Along for the ride are our fellow passengers on planet Earth, the host of ill-fated creatures threatened by our lighting of the night. Just how many species are impacted is yet unknown. Ongoing research worldwide continues to reveal disruptions—sometimes fatal—to a diverse group of animals, including marine turtles, fireflies, salamanders, ocean salmon, and tree frogs, and, of particular concern to New Mexicans, migrating species such as birds and monarch butterflies.

Sandhill cranes at Bosque del Apache
Courtesy of Marvin De Jong, U.S. Fish and Wildlife Service

New Mexico is located on the Central Flyway, an important bird migration corridor. Birds that migrate at night have been shown to rely on subtle light cues such as starlight and sunrise/sunset twilight glow to orient them on their journey. When we direct exterior lighting up into the sky, we interfere with those light cues.

In addition, migrating birds are attracted to and disoriented by illuminated buildings, particularly when their path takes them through urban areas at night. Their confusion leads to many fatal collisions with windows. A 2014 federal study estimates that, in the U.S. alone, hundreds of millions of birds are killed annually by collisions with buildings, mostly low-rises four to 11 stories tall.

Quality of Life
The loss of our view of the New Mexico night sky to light pollution represents a reduction in quality of life. If we allow light pollution to increase unchecked, we should expect cultural, aesthetic, and economic consequences:

♦ New Mexico's natural beauty, wide open spaces, and atmospheric clarity are an integral part of its value as a tourism destination. Increased light pollution will degrade its reputation as a stargazing and night photography destination, a bird-friendly destination, and a wilderness destination.

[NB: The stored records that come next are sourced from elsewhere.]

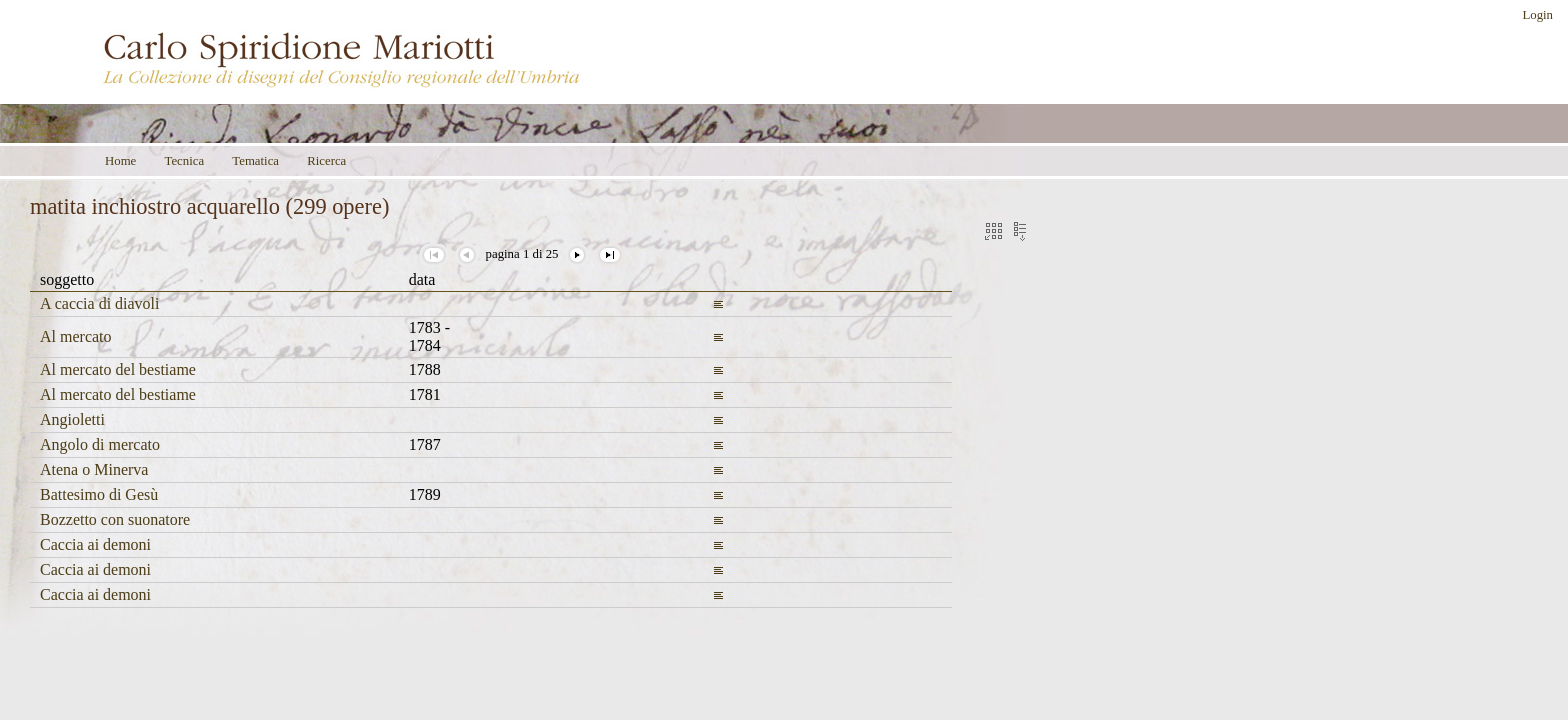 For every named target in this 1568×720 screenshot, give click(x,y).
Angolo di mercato (100, 444)
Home (120, 161)
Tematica (255, 161)
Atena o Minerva (94, 469)
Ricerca (326, 161)
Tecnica (184, 161)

♦ A star-spangled night sky contributes to New Mexico's rural character and its scenic appeal. Conversely, a landscape littered with excessively bright, unshielded, and poorly aimed lights—and accompanied by a washed-out sky—looks trashy. There is nothing enchanting about urban blight.

♦ The night sky is our cultural link to the past and the future. It connects us to the ancestral people of New Mexico, skilled sky-watchers who memorialized their celestial knowledge in massive stone buildings, carvings, and rock paintings. One thousand years later, our hope for our children and the generations to come is for them to have access to that same unspoiled sky: to be inspired by it, to learn about their place in the universe, to wonder.

Although perhaps the smallest group of New Mexicans impacted by light pollution, astronomers—both professional and amateur—are nevertheless a key group, for two compelling reasons.

First, astronomers are the canary in the coalmine. Their business/pastime is observing and imaging the night sky, so they are the first to notice subtle changes in sky brightness caused by man-made light sources, as well as the first to sound the alarm.

Second, their work is critically impacted by light pollution. An overall increase in night sky brightness interferes with astronomers' ability to study faint, distant objects, such as those that reveal clues about the early universe. Equally problematic is night lighting that produces too wide a range of colors for astronomers to filter out; these include metal halide, mercury vapor, and incandescent bulbs.

Fortunately, light pollution does not impact radio astronomers, such as those who study the universe using the Very Large Array west of Magdalena. However, facilities like Apache Point Observatory near Cloudcroft and the Magdalena Ridge Observatory near Socorro do important visual astronomy that is only possible under dark skies.